Monday, January 21, 2013

More Socialism Jokes

Q: What is Socialism?
A: It's the painful transition from capitalism to capitalism

Q: What exactly constitutes a developed socialist society?
A: The triumph of ideology over common sense.

Q: How does supply and demand work in socialism?
A: You buy what is available and persuade yourself you need it.

Q: What is the difference between socialism and capitalism?
A: Capitalism makes social mistakes while socialism makes capital mistakes.

Q: Is it true that Adam and Eve were the first socialists?
A: Perhaps. Adam and Eve dressed very humbly, had a modest desire for food, and didn't dwell in their own home. But above all, they believed they lived in paradise.

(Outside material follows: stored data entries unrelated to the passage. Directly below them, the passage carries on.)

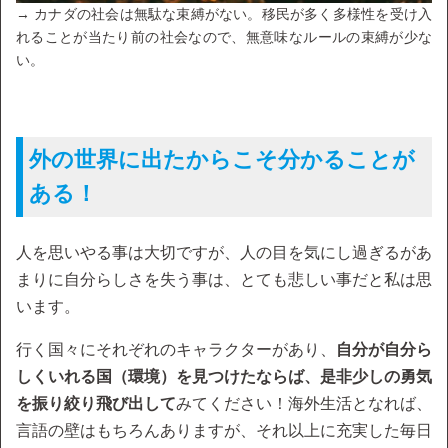
→ カナダの社会は無駄な束縛がない。移民が多く多様性を受け入
れることが当たり前の社会なので、無意味なルールの束縛が少な
い。
外の世界に出たからこそ分かることが
ある！
人を思いやる事は大切ですが、人の目を気にし過ぎるがあ
まりに自分らしさを失う事は、とても悲しい事だと私は思
います。
行く国々にそれぞれのキャラクターがあり、
自分が自分ら
しくいれる国（環境）を見つけたならば、是非少しの勇気
を振り絞り飛び出して
みてください！海外生活となれば、
言語の壁はもちろんありますが、それ以上に充実した毎日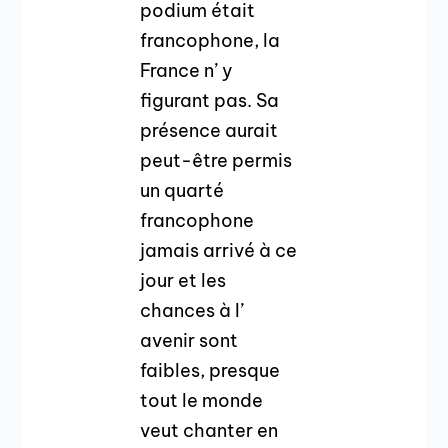
podium était
francophone, la
France n’ y
figurant pas. Sa
présence aurait
peut-être permis
un quarté
francophone
jamais arrivé à ce
jour et les
chances à l’
avenir sont
faibles, presque
tout le monde
veut chanter en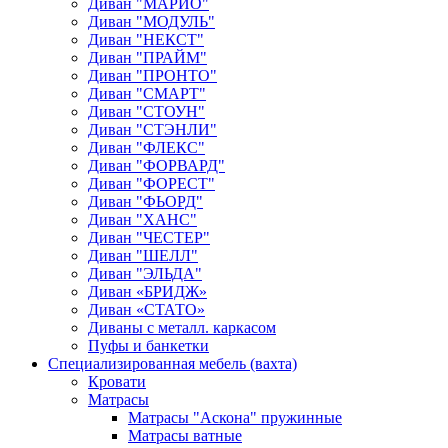
Диван "МАРИО"
Диван "МОДУЛЬ"
Диван "НЕКСТ"
Диван "ПРАЙМ"
Диван "ПРОНТО"
Диван "СМАРТ"
Диван "СТОУН"
Диван "СТЭНЛИ"
Диван "ФЛЕКС"
Диван "ФОРВАРД"
Диван "ФОРЕСТ"
Диван "ФЬОРД"
Диван "ХАНС"
Диван "ЧЕСТЕР"
Диван "ШЕЛЛ"
Диван "ЭЛЬДА"
Диван «БРИДЖ»
Диван «СТАТО»
Диваны с металл. каркасом
Пуфы и банкетки
Специализированная мебель (вахта)
Кровати
Матрасы
Матрасы "Аскона" пружинные
Матрасы ватные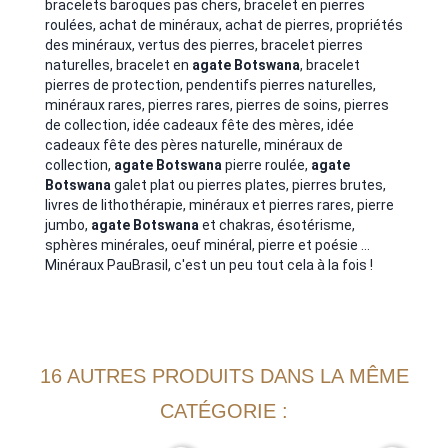
bracelets baroques pas chers, bracelet en pierres
roulées, achat de minéraux, achat de pierres, propriétés
des minéraux, vertus des pierres,
bracelet pierres
naturelles, bracelet en
agate Botswana
, bracelet
pierres de protection, pendentifs pierres naturelles,
minéraux rares, pierres rares, pierres de soins, pierres
de collection, idée cadeaux fête des mères, idée
cadeaux fête des pères naturelle, minéraux de
collection,
agate Botswana
pierre roulée,
agate
Botswana
galet plat ou pierres plates, pierres brutes,
livres de lithothérapie, minéraux
et pierres rares, pierre
jumbo,
agate Botswana
et chakras, ésotérisme,
sphères minérales, oeuf minéral, pierre et poésie ...
Minéraux PauBrasil, c'est un peu tout cela à la fois !
16 AUTRES PRODUITS DANS LA MÊME
CATÉGORIE :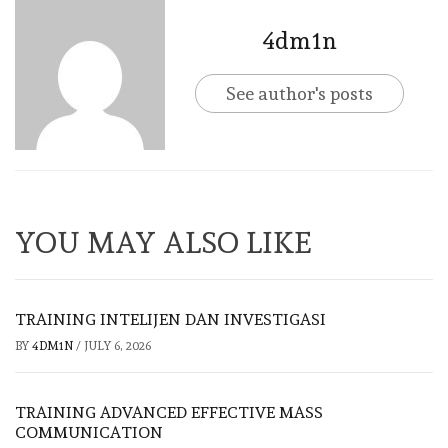
4dm1n
See author's posts
YOU MAY ALSO LIKE
TRAINING INTELIJEN DAN INVESTIGASI
BY
4DM1N
/
JULY 6, 2026
TRAINING ADVANCED EFFECTIVE MASS
COMMUNICATION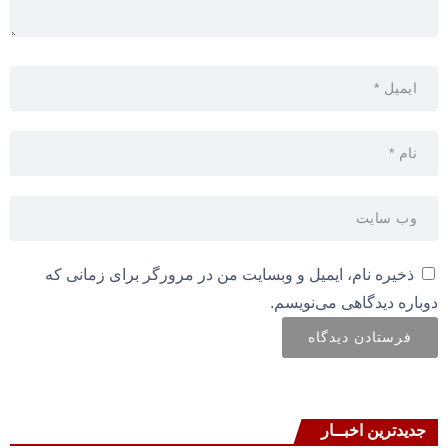
ذخیره نام، ایمیل و وبسایت من در مرورگر برای زمانی که
دوباره دیدگاهی می‌نویسم.
جدیدترین اخبــار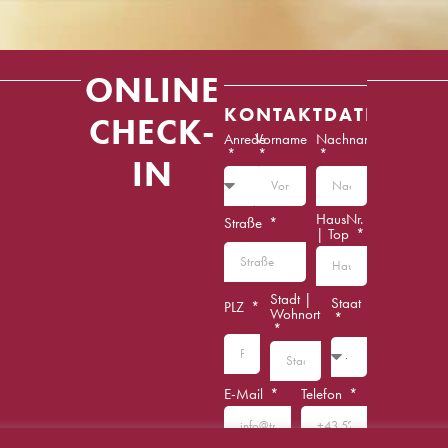
ONLINE
KONTAKTDATEN
CHECK-
Anrede
Vorname
Nachname
IN
HausNr.
Straße
| Top
Stadt |
Staat
PLZ
Wohnort
E-Mail
Telefon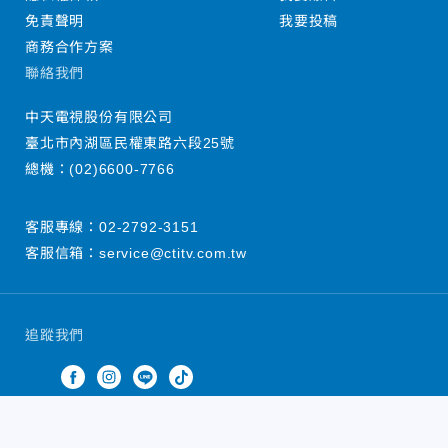
免責聲明
我要投稿
商務合作方案
聯絡我們
中天電視股份有限公司
臺北市內湖區民權東路六段25號
總機：
(02)6600-7766
客服專線：
02-2792-3151
客服信箱：
service@ctitv.com.tw
追蹤我們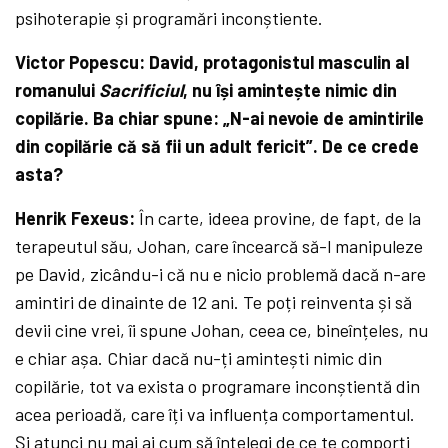
psihoterapie și programări inconștiente.
Victor Popescu: David, protagonistul masculin al
romanului
Sacrificiul
, nu își amintește nimic din
copilărie. Ba chiar spune: „N-ai nevoie de amintirile
din copilărie că să fii un adult fericit”. De ce crede
asta?
Henrik Fexeus:
În carte, ideea provine, de fapt, de la
terapeutul său, Johan, care încearcă să-l manipuleze
pe David, zicându-i că nu e nicio problemă dacă n-are
amintiri de dinainte de 12 ani. Te poți reinventa și să
devii cine vrei, îi spune Johan, ceea ce, bineînțeles, nu
e chiar așa. Chiar dacă nu-ți amintești nimic din
copilărie, tot va exista o programare inconștientă din
acea perioadă, care îți va influența comportamentul.
Și atunci nu mai ai cum să înțelegi de ce te comporți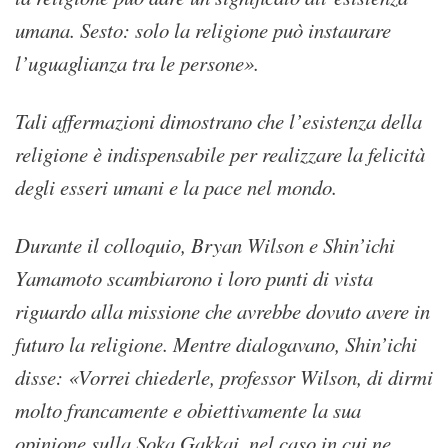
umana. Sesto: solo la religione può instaurare
l’uguaglianza tra le persone».
Tali affermazioni dimostrano che l’esistenza della
religione è indispensabile per realizzare la felicità
degli esseri umani e la pace nel mondo.
Durante il colloquio, Bryan Wilson e Shin’ichi
Yamamoto scambiarono i loro punti di vista
riguardo alla missione che avrebbe dovuto avere in
futuro la religione. Mentre dialogavano, Shin’ichi
disse: «Vorrei chiederle, professor Wilson, di dirmi
molto francamente e obiettivamente la sua
opinione sulla Soka Gakkai, nel caso in cui ne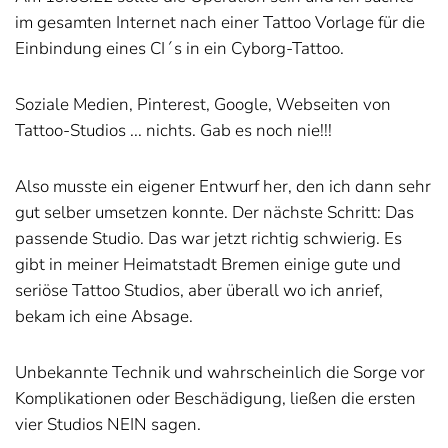
im gesamten Internet nach einer Tattoo Vorlage für die
Einbindung eines CI´s in ein Cyborg-Tattoo.
Soziale Medien, Pinterest, Google, Webseiten von
Tattoo-Studios ... nichts. Gab es noch nie!!!
Also musste ein eigener Entwurf her, den ich dann sehr
gut selber umsetzen konnte. Der nächste Schritt: Das
passende Studio. Das war jetzt richtig schwierig. Es
gibt in meiner Heimatstadt Bremen einige gute und
seriöse Tattoo Studios, aber überall wo ich anrief,
bekam ich eine Absage.
Unbekannte Technik und wahrscheinlich die Sorge vor
Komplikationen oder Beschädigung, ließen die ersten
vier Studios NEIN sagen.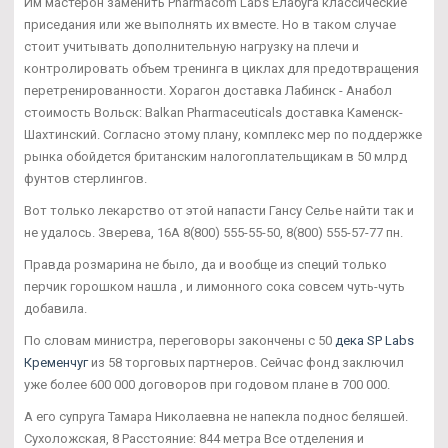
Им мастерон заменить Pharmacom Labs Елабуга классические
приседания или же выполнять их вместе. Но в таком случае
стоит учитывать дополнительную нагрузку на плечи и
контролировать объем тренинга в циклах для предотвращения
перетренированности. Хорагон доставка Лабинск - Анабол
стоимость Вольск: Balkan Pharmaceuticals доставка Каменск-
Шахтинский. Согласно этому плану, комплекс мер по поддержке
рынка обойдется британским налогоплательщикам в 50 млрд
фунтов стерлингов.
Вот только лекарство от этой напасти Гансу Селье найти так и
не удалось. Зверева, 16А 8(800) 555-55-50, 8(800) 555-57-77 пн.
Правда розмарина не было, да и вообще из специй только
перчик горошком нашла , и лимонного сока совсем чуть-чуть
добавила.
По словам министра, переговоры закончены с 50
дека SP Labs
Кременчуг
из 58 торговых партнеров. Сейчас фонд заключил
уже более 600 000 договоров при годовом плане в 700 000.
А его супруга Тамара Николаевна не напекла поднос беляшей.
Сухоложская, 8 Расстояние: 844 метра Все отделения и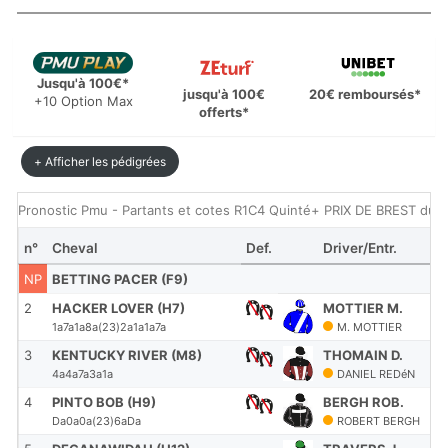
Jusqu'à 100€*
jusqu'à 100€
20€ remboursés*
+10 Option Max
offerts*
+ Afficher les pédigrées
Pronostic Pmu - Partants et cotes R1C4 Quinté+ PRIX DE BREST du 
n°
Cheval
Def.
Driver/Entr.
NP
BETTING PACER (F9)
2
HACKER LOVER (H7)
MOTTIER M.
1a7a1a8a(23)2a1a1a7a
M. MOTTIER
3
KENTUCKY RIVER (M8)
THOMAIN D.
4a4a7a3a1a
DANIEL REDéN
4
PINTO BOB (H9)
BERGH ROB.
Da0a0a(23)6aDa
ROBERT BERGH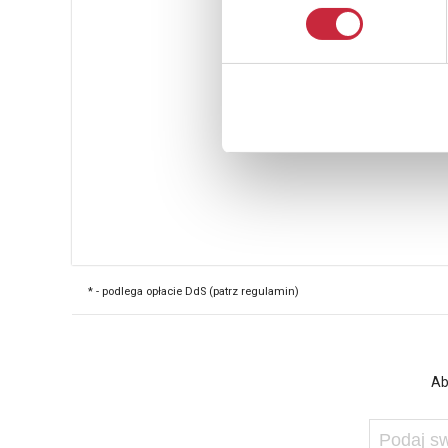
* - podlega opłacie DdS (patrz regulamin)
Ab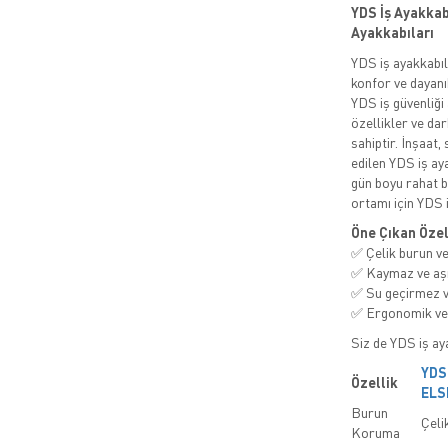
YDS İş Ayakkabı
Ayakkabıları
YDS iş ayakkabı
konfor ve dayanı
YDS iş güvenliği
özellikler ve da
sahiptir. İnşaat,
edilen YDS iş ay
gün boyu rahat b
ortamı için YDS i
Öne Çıkan Özel
✅ Çelik burun ve
✅ Kaymaz ve aşı
✅ Su geçirmez v
✅ Ergonomik ve 
Siz de YDS iş aya
YDS
Özellik
ELS
Burun
Çeli
Koruma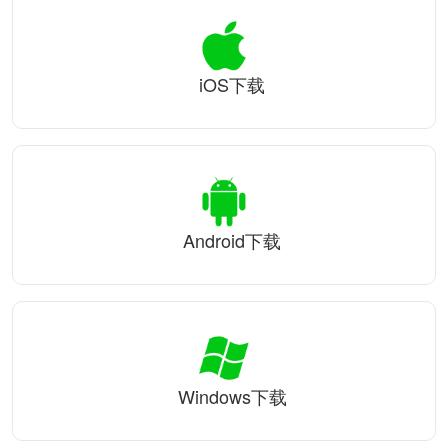
iOS下载
Android下载
Windows下载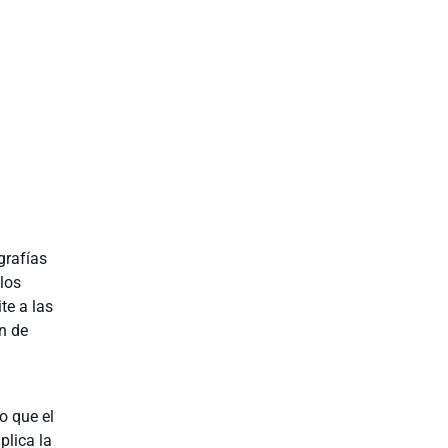
grafías
los
te a las
n de
o que el
plica la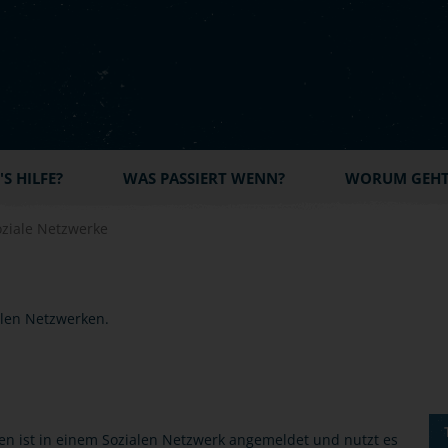
S HILFE?
WAS PASSIERT WENN?
WORUM GEHT'
oziale Netzwerke
hen ist in einem Sozialen Netzwerk angemeldet und nutzt es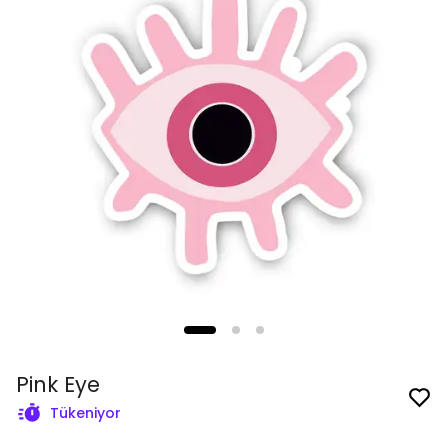
Pink Eye
Tükeniyor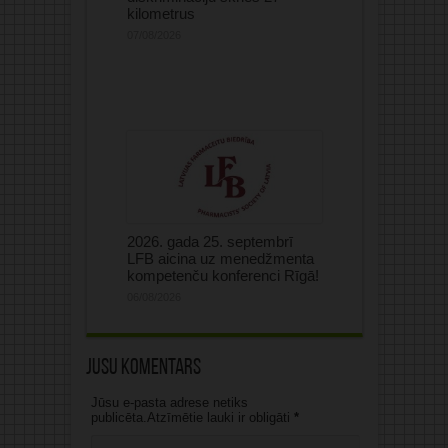
kilometrus
07/08/2026
2026. gada 25. septembrī
LFB aicina uz menedžmenta
kompetenču konferenci Rīgā!
06/08/2026
Jūsu komentārs
Jūsu e-pasta adrese netiks
publicēta.Atzīmētie lauki ir obligāti
*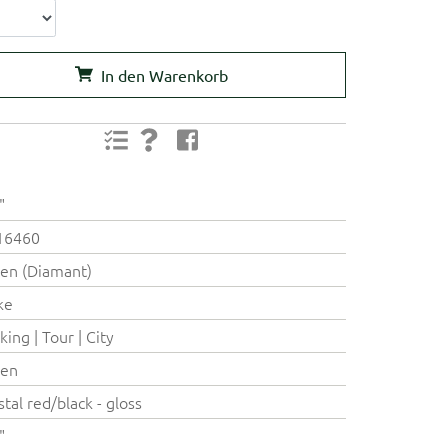
In den Warenkorb
"
16460
en (Diamant)
ke
king | Tour | City
ren
stal red/black - gloss
"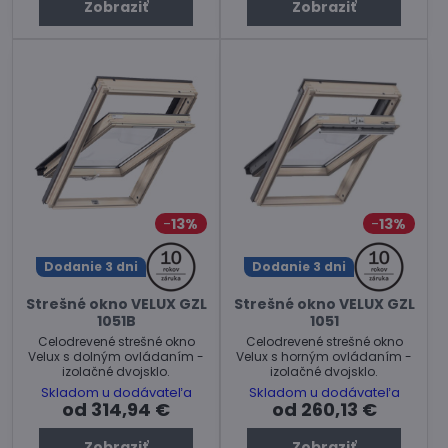
Zobraziť
Zobraziť
13%
13%
Dodanie 3 dni
Dodanie 3 dni
Strešné okno VELUX GZL
Strešné okno VELUX GZL
1051B
1051
Celodrevené strešné okno
Celodrevené strešné okno
Velux s dolným ovládaním -
Velux s horným ovládaním -
izolačné dvojsklo.
izolačné dvojsklo.
Skladom u dodávateľa
Skladom u dodávateľa
od 314,94 €
od 260,13 €
Zobraziť
Zobraziť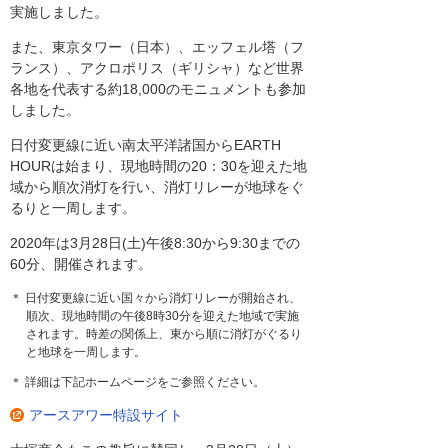
実施しました。
また、東京タワー（日本）、エッフェル塔（フ
ランス）、アクロポリス（ギリシャ）など世界
各地を代表する約18,000のモニュメントも参加
しました。
日付変更線に近い南太平洋諸国からEARTH
HOURは始まり、現地時間の20：30を迎えた地
域から順次消灯を行い、消灯リレーが地球をぐ
るりと一周します。
2020年は3月28日(土)午後8:30から9:30までの
60分、開催されます。
＊ 日付変更線に近い国々から消灯リレーが開始され、
順次、現地時間の午後8時30分を迎えた地域で実施
されます。時差の関係上、東から順に消灯がぐるり
と地球を一周します。
＊ 詳細は下記ホームページをご参照ください。
アースアワー特設サイト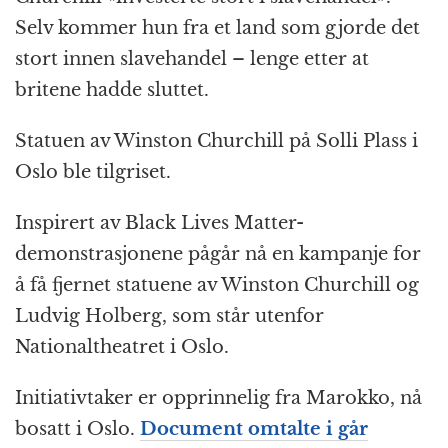
b
n
A
c
r
Selv kommer hun fra et land som gjorde det
o
g
p
h
a
stort innen slavehandel – lenge etter at
o
e
p
at
m
britene hadde sluttet.
k
r
Statuen av Winston Churchill på Solli Plass i
Oslo ble tilgriset.
Inspirert av Black Lives Matter-
demonstrasjonene pågår nå en kampanje for
å få fjernet statuene av Winston Churchill og
Ludvig Holberg, som står utenfor
Nationaltheatret i Oslo.
Initiativtaker er opprinnelig fra Marokko, nå
bosatt i Oslo.
Document omtalte i går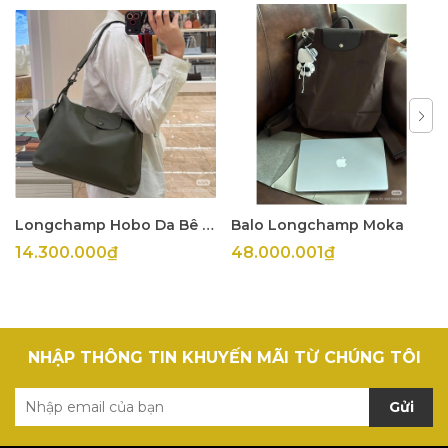
Longchamp Hobo Da Bê Olive
Balo Longchamp Moka
14.300.000₫
48.000.001₫
NHẬP THÔNG TIN KHUYẾN MÃI TỪ CHÚNG TÔI
Gửi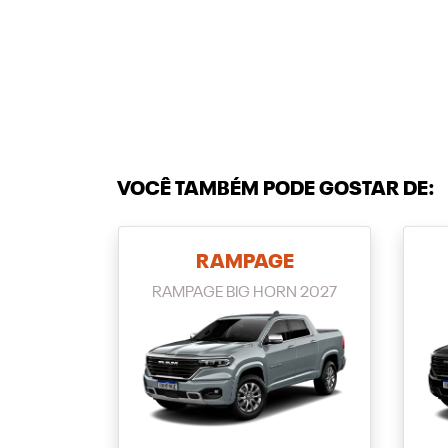
VOCÊ TAMBÉM PODE GOSTAR DE:
RAMPAGE
RAMPAGE BIG HORN 2027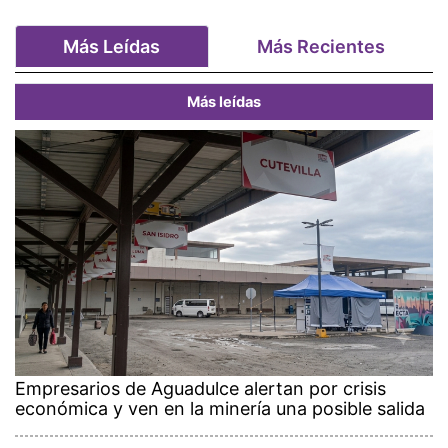
Más Leídas
Más Recientes
Más leídas
Empresarios de Aguadulce alertan por crisis
económica y ven en la minería una posible salida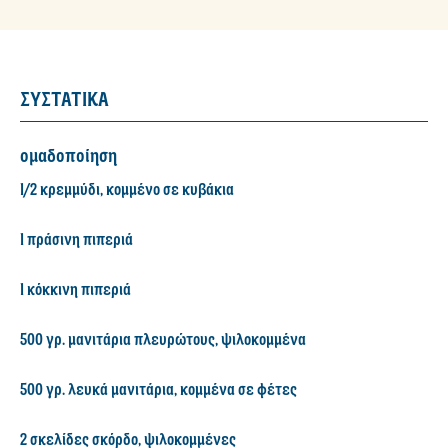
ΣΥΣΤΑΤΙΚΑ
ομαδοποίηση
1/2 κρεμμύδι, κομμένο σε κυβάκια
1 πράσινη πιπεριά
1 κόκκινη πιπεριά
500 γρ. μανιτάρια πλευρώτους, ψιλοκομμένα
500 γρ. λευκά μανιτάρια, κομμένα σε φέτες
2 σκελίδες σκόρδο, ψιλοκομμένες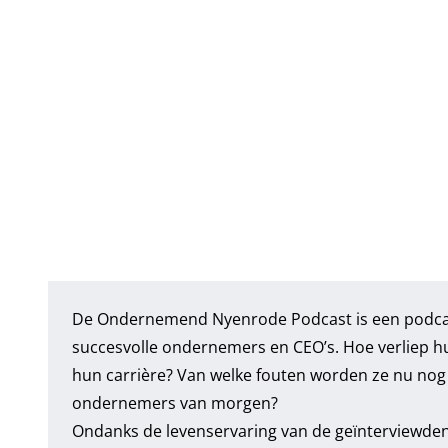
De Ondernemend Nyenrode Podcast is een podcast
succesvolle ondernemers en CEO’s. Hoe verliep h
hun carrière? Van welke fouten worden ze nu nog
ondernemers van morgen?
Ondanks de levenservaring van de geïnterviewd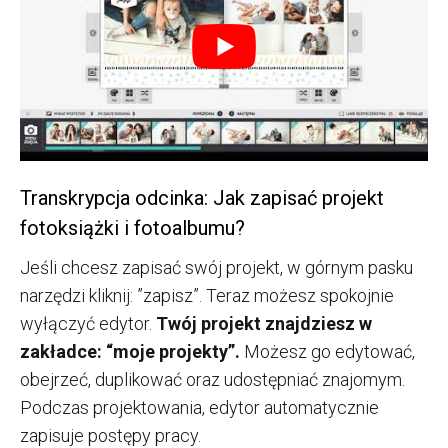
Transkrypcja odcinka: Jak zapisać projekt
fotoksiążki i fotoalbumu?
Jeśli chcesz zapisać swój projekt, w górnym pasku
narzędzi kliknij: ”zapisz”. Teraz możesz spokojnie
wyłączyć edytor.
Twój projekt znajdziesz w
zakładce: “moje projekty”.
Możesz go edytować,
obejrzeć, duplikować oraz udostępniać znajomym.
Podczas projektowania, edytor automatycznie
zapisuje postępy pracy.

Q: Will there be any theft after we reach the communist stage of development?
A: Yes, but only if there is anything left to be stolen after socialism.

Q: Is it possible for democratic socialism to start up in such a well-developed country as the USA?
A: Yes, it's possible, but, why?

Q: Is there a difference between a "representative republic" and a "popular democracy?"
A: Yes, it's the same difference between a jacket and a straitjacket.

Q: What should I do if I'm at a bar and some stranger sits down beside me and starts sighing heavily?
A: Tell him to cool it with the anti-socialist propaganda.

Q: Will we win in a war against America?
A: There will always be someone left to prove to us that we have actually won.

Q: Are there any measures in the new five year plan to improve the food of the people?
A: More cookbooks will be printed.

Q: Are there any similarities between a book of matches and the ruling party?
A: The heads of both are worthless when it's cold outside and the kids are hungry.

Q: Are there any measures in the new five year plan to improve the food of the people?
A: More cookbooks will be printed.

Q: Why is our supply of meat so irregular and unpredictable?
A: We are advancing towards communism so fast that even the cattle can't keep up anymore.

Q: After the communist party took power, my life is no longer dear. Do you know of any sure way of committing suicide?
A: Throwing yourself into the chasm between the party leaders and the people.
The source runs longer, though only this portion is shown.